In an effort to respond to the growing demand in Asia for poly-butadiene rubber (BR), Mitsubishi Corporation (MC) joined forces with Ube Industries, Ltd. (Ube Industries), Lotte Chemical Corporation (Lotte Chemical) and wholly owned Lotte Chemical subsidiary, Lotte Chemical Titan (Titan Chemical) on to set up a three-company joint venture for the manufacture and sale of BR.
Ube Industries and Lotte Chemical will each hold 40% of shares while MC and Titan Chemical will each hold 10% of shares in the new company. The joint venture will be set up as a production and distribution hub in the state of Johor, Malaysia. Operations are scheduled to start in 2014 with an annual production capacity of 50,000 tons. Production technology and licensing will be provided by Ube Industries, which will also build the production facilities, while butadiene feedstock will be supplied by Titan Chemical. The venture will keep a close eye on market trends as it seeks to increase annual production capacity by an additional 22,000 tons over the coming years.
The demand for BR is expected to see an annual growth rate of 6-7% in the near future, especially in Asia, which is already its largest market.
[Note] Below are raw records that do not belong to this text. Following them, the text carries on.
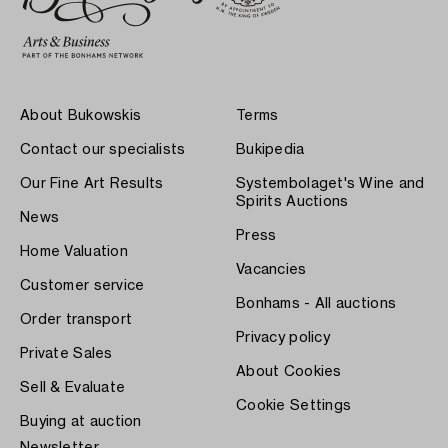
About Bukowskis
Terms
Contact our specialists
Bukipedia
Our Fine Art Results
Systembolaget's Wine and
Spirits Auctions
News
Press
Home Valuation
Vacancies
Customer service
Bonhams - All auctions
Order transport
Privacy policy
Private Sales
About Cookies
Sell & Evaluate
Cookie Settings
Buying at auction
Newsletter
BR consumers in general and large-scale tire suppliers in particular are therefore planning to expand their production capacity in the region.
With a focus on the growing Asian market, MC plans to take advantage of its vast global network to gain a deeper understanding of changes taking place in the business environment as well of customer needs. These efforts are expected to help improve the balance between demand and supply while at the same time contributing to economic development in Malaysia.